Extracted page text data:
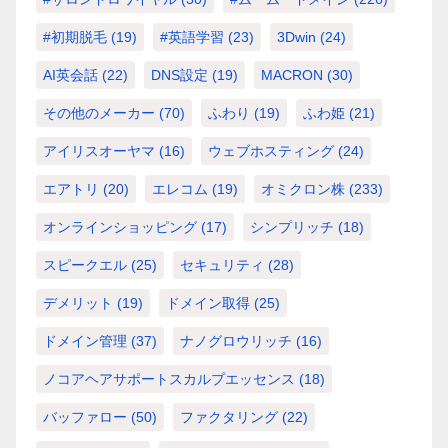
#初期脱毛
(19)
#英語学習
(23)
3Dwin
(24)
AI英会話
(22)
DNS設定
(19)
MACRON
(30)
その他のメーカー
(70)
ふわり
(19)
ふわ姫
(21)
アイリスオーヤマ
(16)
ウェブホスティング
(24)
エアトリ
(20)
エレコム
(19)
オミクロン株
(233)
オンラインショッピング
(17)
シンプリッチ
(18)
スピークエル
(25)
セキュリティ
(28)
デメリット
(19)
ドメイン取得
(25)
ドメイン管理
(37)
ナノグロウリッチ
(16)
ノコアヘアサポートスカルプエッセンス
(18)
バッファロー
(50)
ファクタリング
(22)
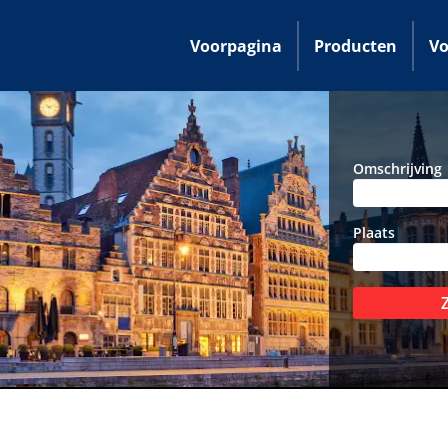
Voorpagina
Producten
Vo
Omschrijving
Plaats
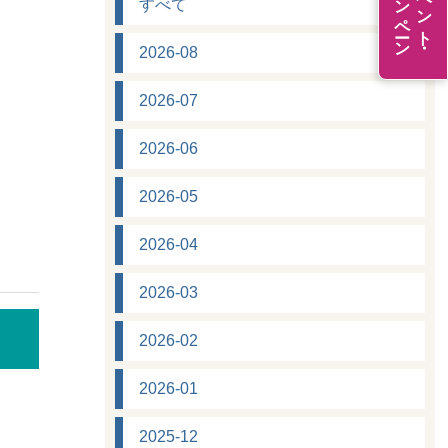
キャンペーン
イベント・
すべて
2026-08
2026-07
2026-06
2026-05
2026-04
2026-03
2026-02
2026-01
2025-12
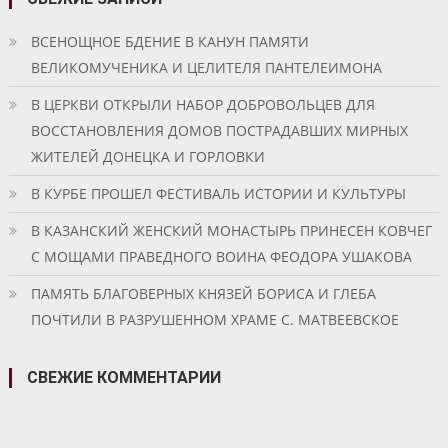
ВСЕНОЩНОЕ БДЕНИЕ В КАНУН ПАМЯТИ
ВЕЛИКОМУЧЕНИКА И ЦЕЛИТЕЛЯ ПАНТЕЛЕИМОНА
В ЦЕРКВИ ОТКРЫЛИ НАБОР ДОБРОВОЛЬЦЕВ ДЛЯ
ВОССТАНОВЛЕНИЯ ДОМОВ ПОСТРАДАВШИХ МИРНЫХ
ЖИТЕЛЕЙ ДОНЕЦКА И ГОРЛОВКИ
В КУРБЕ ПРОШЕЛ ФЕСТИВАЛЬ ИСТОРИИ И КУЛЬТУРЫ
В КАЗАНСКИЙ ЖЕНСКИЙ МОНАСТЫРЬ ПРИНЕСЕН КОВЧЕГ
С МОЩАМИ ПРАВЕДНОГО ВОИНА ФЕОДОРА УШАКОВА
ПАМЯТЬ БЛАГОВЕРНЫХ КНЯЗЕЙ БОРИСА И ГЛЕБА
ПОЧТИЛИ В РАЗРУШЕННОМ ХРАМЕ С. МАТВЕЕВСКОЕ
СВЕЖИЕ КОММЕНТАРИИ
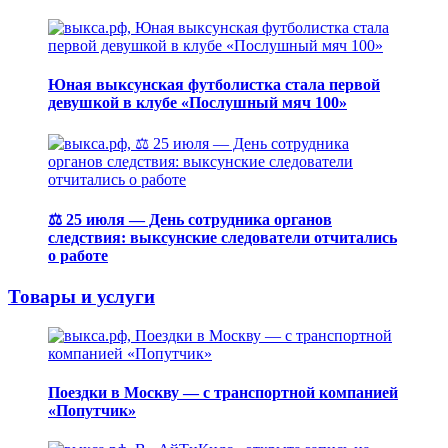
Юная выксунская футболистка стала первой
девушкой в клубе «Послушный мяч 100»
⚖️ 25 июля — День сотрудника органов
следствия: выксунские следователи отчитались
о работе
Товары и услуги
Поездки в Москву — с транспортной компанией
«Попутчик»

What the exercise asks:
Print the records again exactly, pictures excluded.

Result of this exercise:
#初期脱毛
(19)
#英語学習
(23)
3Dwin
(24)
AI英会話
(22)
DNS設定
(19)
MACRON
(30)
その他のメーカー
(70)
ふわり
(19)
ふわ姫
(21)
アイリスオーヤマ
(16)
ウェブホスティング
(24)
エアトリ
(20)
エレコム
(19)
オミクロン株
(233)
オンラインショッピング
(17)
シンプリッチ
(18)
スピークエル
(25)
セキュリティ
(28)
デメリット
(19)
ドメイン取得
(25)
ドメイン管理
(37)
ナノグロウリッチ
(16)
ノコアヘアサポートスカルプエッセンス
(18)
バッファロー
(50)
ファクタリング
(22)
Voorpagina
Producten
Vo
Omschrijving
Plaats
キャンペーン
イベント・
すべて
2026-08
2026-07
2026-06
2026-05
2026-04
2026-03
2026-02
2026-01
2025-12
ВСЕНОЩНОЕ БДЕНИЕ В КАНУН ПАМЯТИ
ВЕЛИКОМУЧЕНИКА И ЦЕЛИТЕЛЯ ПАНТЕЛЕИМОНА
В ЦЕРКВИ ОТКРЫЛИ НАБОР ДОБРОВОЛЬЦЕВ ДЛЯ
ВОССТАНОВЛЕНИЯ ДОМОВ ПОСТРАДАВШИХ МИРНЫХ
ЖИТЕЛЕЙ ДОНЕЦКА И ГОРЛОВКИ
В КУРБЕ ПРОШЕЛ ФЕСТИВАЛЬ ИСТОРИИ И КУЛЬТУРЫ
В КАЗАНСКИЙ ЖЕНСКИЙ МОНАСТЫРЬ ПРИНЕСЕН КОВЧЕГ
С МОЩАМИ ПРАВЕДНОГО ВОИНА ФЕОДОРА УШАКОВА
ПАМЯТЬ БЛАГОВЕРНЫХ КНЯЗЕЙ БОРИСА И ГЛЕБА
ПОЧТИЛИ В РАЗРУШЕННОМ ХРАМЕ С. МАТВЕЕВСКОЕ
СВЕЖИЕ КОММЕНТАРИИ
Юная выксунская футболистка стала первой
девушкой в клубе «Послушный мяч 100»
⚖️ 25 июля — День сотрудника органов
следствия: выксунские следователи отчитались
о работе
Товары и услуги
Поездки в Москву — с транспортной компанией
«Попутчик»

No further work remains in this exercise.